▶ Action item
The answer should consist of the records below, repeated exactly, and no pictures.

Collected data:
_ _ _ _
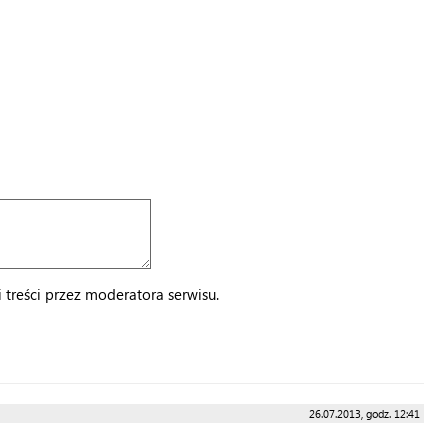
treści przez moderatora serwisu.
26.07.2013, godz. 12:41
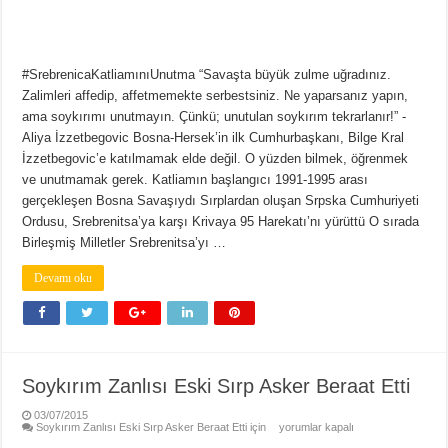
#SrebrenicaKatliamınıUnutma “Savaşta büyük zulme uğradınız.
Zalimleri affedip, affetmemekte serbestsiniz. Ne yaparsanız yapın,
ama soykırımı unutmayın. Çünkü; unutulan soykırım tekrarlanır!” -
Aliya İzzetbegovic Bosna-Hersek’in ilk Cumhurbaşkanı, Bilge Kral
İzzetbegovic’e katılmamak elde değil. O yüzden bilmek, öğrenmek
ve unutmamak gerek. Katliamın başlangıcı 1991-1995 arası
gerçekleşen Bosna Savaşıydı Sırplardan oluşan Srpska Cumhuriyeti
Ordusu, Srebrenitsa’ya karşı Krivaya 95 Harekatı’nı yürüttü O sırada
Birleşmiş Milletler Srebrenitsa’yı …
Devamı oku
Soykırım Zanlısı Eski Sırp Asker Beraat Etti
03/07/2015
Soykırım Zanlısı Eski Sırp Asker Beraat Etti için
yorumlar kapalı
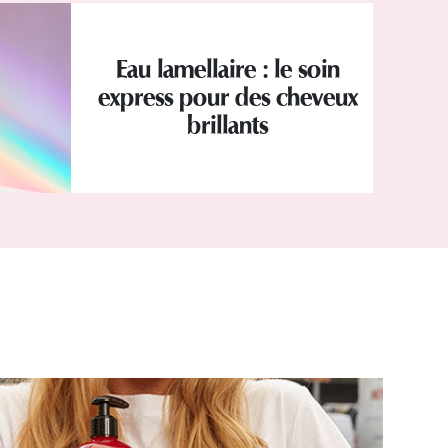
Eau lamellaire : le soin
express pour des cheveux
brillants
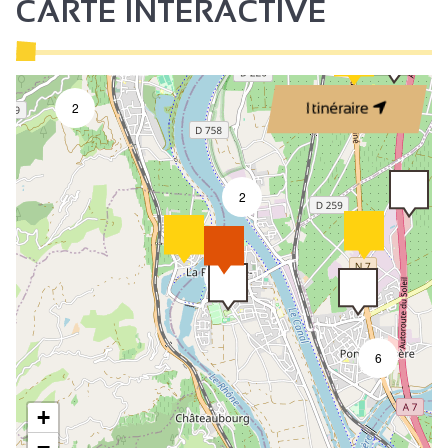
CARTE INTERACTIVE
2
Itinéraire
2
8
6
+
−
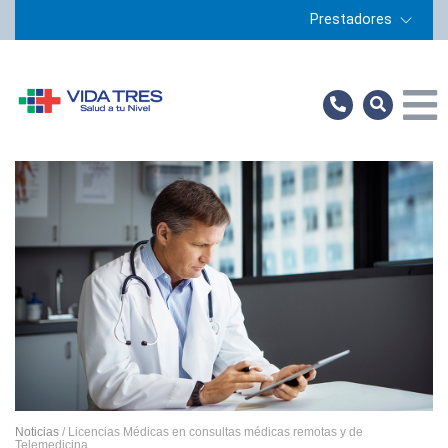
Prestadores
Home
Prestadores
Servicios
Preguntas Frecuentes
Sucursales
Noticias
Contacto
Noticias
/ Licencias Médicas en consultas médicas remotas y de
Telemedicina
_ _ _ _
▶ Exercise response
treści przez moderatora serwisu.
26.07.2013, godz. 12:41
#SrebrenicaKatliamınıUnutma “Savaşta büyük zulme uğradınız.
Zalimleri affedip, affetmemekte serbestsiniz. Ne yaparsanız yapın,
ama soykırımı unutmayın. Çünkü; unutulan soykırım tekrarlanır!” -
Aliya İzzetbegovic Bosna-Hersek’in ilk Cumhurbaşkanı, Bilge Kral
İzzetbegovic’e katılmamak elde değil. O yüzden bilmek, öğrenmek
ve unutmamak gerek. Katliamın başlangıcı 1991-1995 arası
gerçekleşen Bosna Savaşıydı Sırplardan oluşan Srpska Cumhuriyeti
Ordusu, Srebrenitsa’ya karşı Krivaya 95 Harekatı’nı yürüttü O sırada
Birleşmiş Milletler Srebrenitsa’yı …
Devamı oku
Soykırım Zanlısı Eski Sırp Asker Beraat Etti
03/07/2015
Soykırım Zanlısı Eski Sırp Asker Beraat Etti için
yorumlar kapalı
Eau lamellaire : le soin
express pour des cheveux
brillants
CARTE INTERACTIVE
2
Itinéraire
2
8
6
+
−
Prestadores
Home
Prestadores
Servicios
Preguntas Frecuentes
Sucursales
Noticias
Contacto
Noticias
/ Licencias Médicas en consultas médicas remotas y de
Telemedicina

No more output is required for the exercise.